**Goal of the exercise**:
Beginning with the first line below, retype exactly each line through the one containing "las cuentas de Aus Post del comerciante". Leave out all pictures.
-- The data follows --
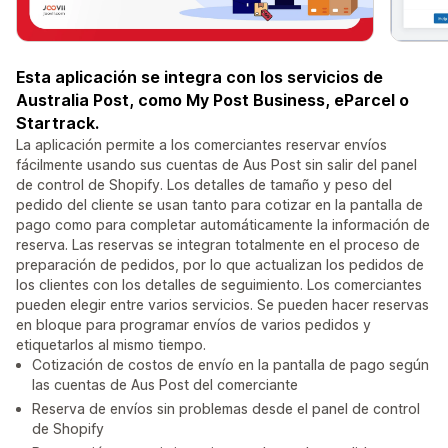
Esta aplicación se integra con los servicios de
Australia Post, como My Post Business, eParcel o
Startrack.
La aplicación permite a los comerciantes reservar envíos
fácilmente usando sus cuentas de Aus Post sin salir del panel
de control de Shopify. Los detalles de tamaño y peso del
pedido del cliente se usan tanto para cotizar en la pantalla de
pago como para completar automáticamente la información de
reserva. Las reservas se integran totalmente en el proceso de
preparación de pedidos, por lo que actualizan los pedidos de
los clientes con los detalles de seguimiento. Los comerciantes
pueden elegir entre varios servicios. Se pueden hacer reservas
en bloque para programar envíos de varios pedidos y
etiquetarlos al mismo tiempo.
Cotización de costos de envío en la pantalla de pago según
las cuentas de Aus Post del comerciante
Reserva de envíos sin problemas desde el panel de control
de Shopify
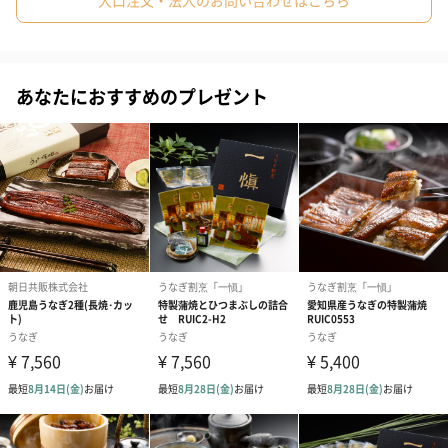
大口注文・法人のお問い合わせはこちら
化粧箱入りでお届けするこの押し寿司は、すでにカット済みで提
供されるため、不意のお客様やホームパーティーにも最適です。
箱から取り出すだけで、美味しい鰻寿司をそのままテーブルに並
べられる便利さ。忙しい日々の中で、ちょっとした豪華さを手軽
あなたにおすすめのプレゼント
に取り入れることができます。
「美食良菜」
美味しく食べて、こころも身体も健康に。
おいしさと健康を追求したブランド「美食良菜」です。
「食」へのこだわりは、私たち人間本来の本能から生まれるもの
です。どんな高価な食材であっても、心から美味しいと食するこ
とができなければ、自己満足どころか、食を通じての真の健康を
得ることはできません。
一人でも多くの方に「美食良菜」レシピを通じて、心と身体の健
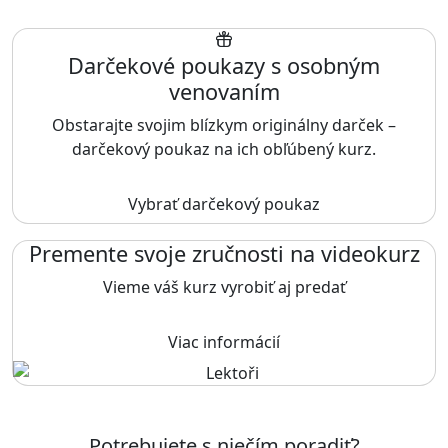
Darčekové poukazy s osobným
venovaním
Obstarajte svojim blízkym originálny darček –
darčekový poukaz na ich obľúbený kurz.
Vybrať darčekový poukaz
Premente svoje zručnosti na videokurz
Vieme váš kurz vyrobiť aj predať
Viac informácií
Potrebujete s niečím poradiť?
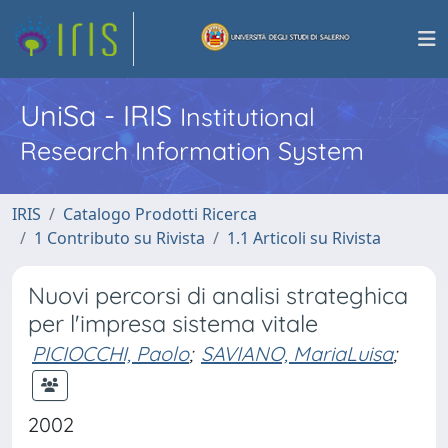
UniSa - IRIS
Institutional
Research Information System
IRIS
Catalogo Prodotti Ricerca
1 Contributo su Rivista
1.1 Articoli su Rivista
Nuovi percorsi di analisi strateghica
per l'impresa sistema vitale
PICIOCCHI, Paolo
;
SAVIANO, MariaLuisa
;
2002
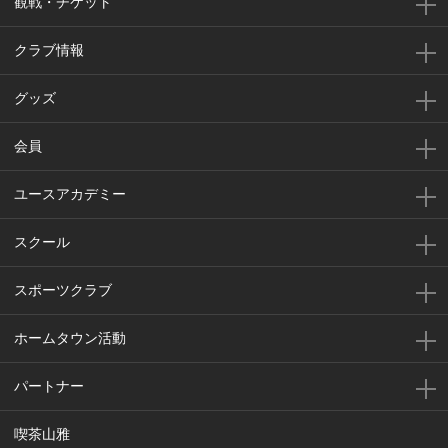
観戦・チケット
クラブ情報
グッズ
会員
ユースアカデミー
スクール
スポーツクラブ
ホームタウン活動
パートナー
喫茶山雅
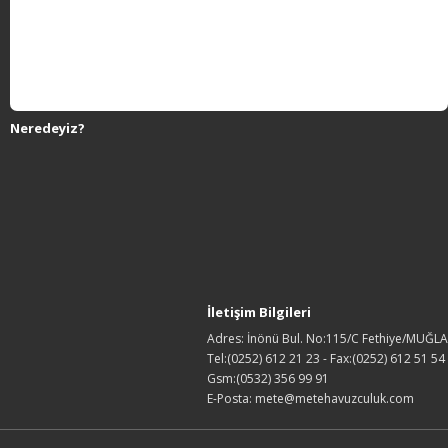
Neredeyiz?
İletişim Bilgileri
Adres: İnönü Bul. No:115/C Fethiye/MUĞLA
Tel:(0252) 612 21 23 - Fax:(0252) 612 51 54
Gsm:(0532) 356 99 91
E-Posta: mete@metehavuzculuk.com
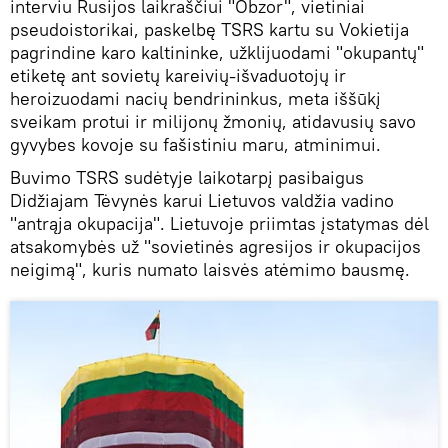
interviu Rusijos laikraščiui "Obzor", vietiniai
pseudoistorikai, paskelbę TSRS kartu su Vokietija
pagrindine karo kaltininke, užklijuodami "okupantų"
etiketę ant sovietų kareivių-išvaduotojų ir
heroizuodami nacių bendrininkus, meta iššūkį
sveikam protui ir milijonų žmonių, atidavusių savo
gyvybes kovoje su fašistiniu maru, atminimui.
Buvimo TSRS sudėtyje laikotarpį pasibaigus
Didžiajam Tėvynės karui Lietuvos valdžia vadino
"antrąja okupacija". Lietuvoje priimtas įstatymas dėl
atsakomybės už "sovietinės agresijos ir okupacijos
neigimą", kuris numato laisvės atėmimo bausmę.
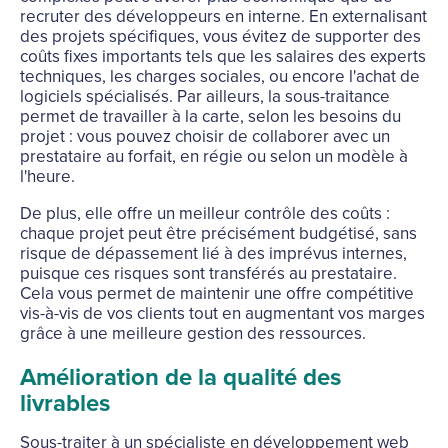
recruter des développeurs en interne. En externalisant
des projets spécifiques, vous évitez de supporter des
coûts fixes importants tels que les salaires des experts
techniques, les charges sociales, ou encore l'achat de
logiciels spécialisés. Par ailleurs, la sous-traitance
permet de travailler à la carte, selon les besoins du
projet : vous pouvez choisir de collaborer avec un
prestataire au forfait, en régie ou selon un modèle à
l'heure.
De plus, elle offre un meilleur contrôle des coûts :
chaque projet peut être précisément budgétisé, sans
risque de dépassement lié à des imprévus internes,
puisque ces risques sont transférés au prestataire.
Cela vous permet de maintenir une offre compétitive
vis-à-vis de vos clients tout en augmentant vos marges
grâce à une meilleure gestion des ressources.
Amélioration de la qualité des
livrables
Sous-traiter à un spécialiste en développement web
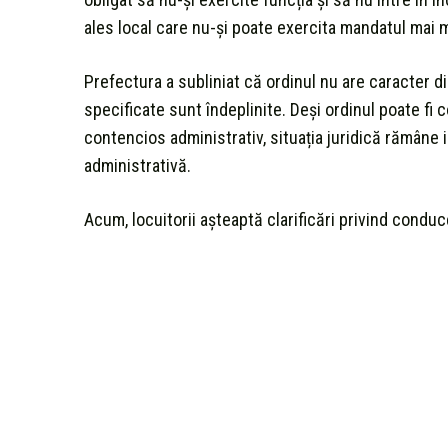
ales local care nu-și poate exercita mandatul mai m
Prefectura a subliniat că ordinul nu are caracter dis
specificate sunt îndeplinite. Deși ordinul poate fi 
contencios administrativ, situația juridică rămâne i
administrativă.
Acum, locuitorii așteaptă clarificări privind conduc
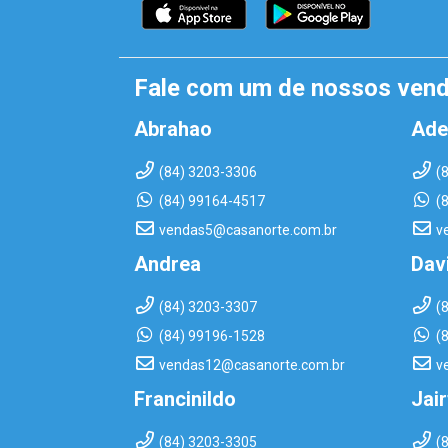
Fale com um de nossos ven
Abrahao
Ade
(84) 3203-3306
(
(84) 99164-4517
(
vendas5@casanorte.com.br
v
Andrea
Dav
(84) 3203-3307
(
(84) 99196-1528
(
vendas12@casanorte.com.br
v
Francinildo
Jai
(84) 3203-3305
(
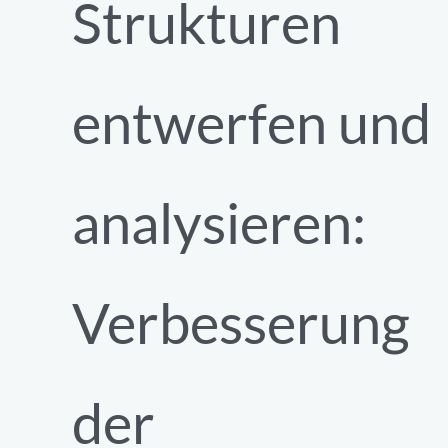
Strukturen
entwerfen und
analysieren:
Verbesserung
der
-- The data concluded --
**Answer below**:
Esta aplicación se integra con los servicios de
Australia Post, como My Post Business, eParcel o
Startrack.
La aplicación permite a los comerciantes reservar envíos
fácilmente usando sus cuentas de Aus Post sin salir del panel
de control de Shopify. Los detalles de tamaño y peso del
pedido del cliente se usan tanto para cotizar en la pantalla de
pago como para completar automáticamente la información de
reserva. Las reservas se integran totalmente en el proceso de
preparación de pedidos, por lo que actualizan los pedidos de
los clientes con los detalles de seguimiento. Los comerciantes
pueden elegir entre varios servicios. Se pueden hacer reservas
en bloque para programar envíos de varios pedidos y
etiquetarlos al mismo tiempo.
Cotización de costos de envío en la pantalla de pago según
las cuentas de Aus Post del comerciante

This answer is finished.